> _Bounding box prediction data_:

☆ ☆ ☆ ☆ ☆

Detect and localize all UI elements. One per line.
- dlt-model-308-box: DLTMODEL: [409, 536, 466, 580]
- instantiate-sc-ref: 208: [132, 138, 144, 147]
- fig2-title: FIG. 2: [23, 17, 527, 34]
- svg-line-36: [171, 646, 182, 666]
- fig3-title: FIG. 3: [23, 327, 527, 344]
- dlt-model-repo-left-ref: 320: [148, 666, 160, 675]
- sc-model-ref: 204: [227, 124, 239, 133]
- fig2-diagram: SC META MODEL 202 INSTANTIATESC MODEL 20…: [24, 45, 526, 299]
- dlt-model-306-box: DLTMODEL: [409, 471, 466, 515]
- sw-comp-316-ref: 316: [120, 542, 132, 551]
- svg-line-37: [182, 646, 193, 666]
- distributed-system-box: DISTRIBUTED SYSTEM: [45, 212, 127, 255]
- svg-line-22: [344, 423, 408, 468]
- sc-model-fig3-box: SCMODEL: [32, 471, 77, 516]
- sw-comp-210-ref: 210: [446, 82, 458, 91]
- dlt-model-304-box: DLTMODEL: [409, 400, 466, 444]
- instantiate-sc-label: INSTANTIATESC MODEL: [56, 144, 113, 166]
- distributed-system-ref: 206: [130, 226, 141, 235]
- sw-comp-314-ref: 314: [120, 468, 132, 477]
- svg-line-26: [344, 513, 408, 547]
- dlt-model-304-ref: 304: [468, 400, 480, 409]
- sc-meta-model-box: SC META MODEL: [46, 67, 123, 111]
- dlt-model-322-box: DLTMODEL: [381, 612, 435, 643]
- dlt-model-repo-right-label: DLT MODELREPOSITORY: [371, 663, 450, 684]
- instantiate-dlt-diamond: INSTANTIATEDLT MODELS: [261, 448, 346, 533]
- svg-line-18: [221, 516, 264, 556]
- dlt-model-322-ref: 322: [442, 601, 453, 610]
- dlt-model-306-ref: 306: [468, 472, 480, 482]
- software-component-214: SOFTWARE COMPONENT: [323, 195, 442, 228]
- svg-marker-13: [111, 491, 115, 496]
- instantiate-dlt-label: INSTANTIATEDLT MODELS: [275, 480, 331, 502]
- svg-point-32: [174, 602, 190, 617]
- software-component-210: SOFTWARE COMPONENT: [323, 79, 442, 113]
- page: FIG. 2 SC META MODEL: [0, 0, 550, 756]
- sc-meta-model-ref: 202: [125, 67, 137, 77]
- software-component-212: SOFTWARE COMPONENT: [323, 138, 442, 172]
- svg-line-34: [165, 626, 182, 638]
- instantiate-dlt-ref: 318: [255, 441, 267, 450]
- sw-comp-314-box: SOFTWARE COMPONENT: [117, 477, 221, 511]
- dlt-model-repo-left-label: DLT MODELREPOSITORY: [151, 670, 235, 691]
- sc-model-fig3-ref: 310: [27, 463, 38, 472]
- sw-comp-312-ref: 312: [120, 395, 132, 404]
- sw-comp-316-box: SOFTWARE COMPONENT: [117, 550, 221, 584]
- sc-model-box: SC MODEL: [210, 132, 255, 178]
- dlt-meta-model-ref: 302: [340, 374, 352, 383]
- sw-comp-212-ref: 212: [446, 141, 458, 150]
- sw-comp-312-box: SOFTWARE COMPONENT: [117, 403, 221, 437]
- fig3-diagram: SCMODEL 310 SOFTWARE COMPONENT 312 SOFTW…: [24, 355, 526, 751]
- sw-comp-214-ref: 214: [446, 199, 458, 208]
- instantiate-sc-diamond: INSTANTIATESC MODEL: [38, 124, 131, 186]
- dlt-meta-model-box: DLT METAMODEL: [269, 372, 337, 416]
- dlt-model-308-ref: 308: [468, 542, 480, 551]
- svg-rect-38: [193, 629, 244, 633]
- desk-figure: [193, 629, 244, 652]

☆ ☆ ☆ ☆ ☆

All of the data shown above must be copied exactly.

Detect and localize all UI elements. One per line.
- dlt-model-308-box: DLTMODEL: [409, 536, 466, 580]
- instantiate-sc-ref: 208: [132, 138, 144, 147]
- fig2-title: FIG. 2: [23, 17, 527, 34]
- svg-line-36: [171, 646, 182, 666]
- fig3-title: FIG. 3: [23, 327, 527, 344]
- dlt-model-repo-left-ref: 320: [148, 666, 160, 675]
- sc-model-ref: 204: [227, 124, 239, 133]
- fig2-diagram: SC META MODEL 202 INSTANTIATESC MODEL 20…: [24, 45, 526, 299]
- dlt-model-306-box: DLTMODEL: [409, 471, 466, 515]
- sw-comp-316-ref: 316: [120, 542, 132, 551]
- svg-line-37: [182, 646, 193, 666]
- distributed-system-box: DISTRIBUTED SYSTEM: [45, 212, 127, 255]
- svg-line-22: [344, 423, 408, 468]
- sc-model-fig3-box: SCMODEL: [32, 471, 77, 516]
- sw-comp-210-ref: 210: [446, 82, 458, 91]
- dlt-model-304-box: DLTMODEL: [409, 400, 466, 444]
- instantiate-sc-label: INSTANTIATESC MODEL: [56, 144, 113, 166]
- distributed-system-ref: 206: [130, 226, 141, 235]
- sw-comp-314-ref: 314: [120, 468, 132, 477]
- svg-line-26: [344, 513, 408, 547]
- dlt-model-304-ref: 304: [468, 400, 480, 409]
- sc-meta-model-box: SC META MODEL: [46, 67, 123, 111]
- dlt-model-322-box: DLTMODEL: [381, 612, 435, 643]
- dlt-model-repo-right-label: DLT MODELREPOSITORY: [371, 663, 450, 684]
- instantiate-dlt-diamond: INSTANTIATEDLT MODELS: [261, 448, 346, 533]
- svg-line-18: [221, 516, 264, 556]
- dlt-model-322-ref: 322: [442, 601, 453, 610]
- dlt-model-306-ref: 306: [468, 472, 480, 482]
- software-component-214: SOFTWARE COMPONENT: [323, 195, 442, 228]
- svg-marker-13: [111, 491, 115, 496]
- instantiate-dlt-label: INSTANTIATEDLT MODELS: [275, 480, 331, 502]
- svg-point-32: [174, 602, 190, 617]
- software-component-210: SOFTWARE COMPONENT: [323, 79, 442, 113]
- page: FIG. 2 SC META MODEL: [0, 0, 550, 756]
- sc-meta-model-ref: 202: [125, 67, 137, 77]
- software-component-212: SOFTWARE COMPONENT: [323, 138, 442, 172]
- svg-line-34: [165, 626, 182, 638]
- instantiate-dlt-ref: 318: [255, 441, 267, 450]
- sw-comp-314-box: SOFTWARE COMPONENT: [117, 477, 221, 511]
- dlt-model-repo-left-label: DLT MODELREPOSITORY: [151, 670, 235, 691]
- sc-model-fig3-ref: 310: [27, 463, 38, 472]
- sw-comp-312-ref: 312: [120, 395, 132, 404]
- sw-comp-316-box: SOFTWARE COMPONENT: [117, 550, 221, 584]
- sc-model-box: SC MODEL: [210, 132, 255, 178]
- dlt-meta-model-ref: 302: [340, 374, 352, 383]
- sw-comp-212-ref: 212: [446, 141, 458, 150]
- sw-comp-312-box: SOFTWARE COMPONENT: [117, 403, 221, 437]
- fig3-diagram: SCMODEL 310 SOFTWARE COMPONENT 312 SOFTW…: [24, 355, 526, 751]
- sw-comp-214-ref: 214: [446, 199, 458, 208]
- instantiate-sc-diamond: INSTANTIATESC MODEL: [38, 124, 131, 186]
- dlt-meta-model-box: DLT METAMODEL: [269, 372, 337, 416]
- dlt-model-308-ref: 308: [468, 542, 480, 551]
- svg-rect-38: [193, 629, 244, 633]
- desk-figure: [193, 629, 244, 652]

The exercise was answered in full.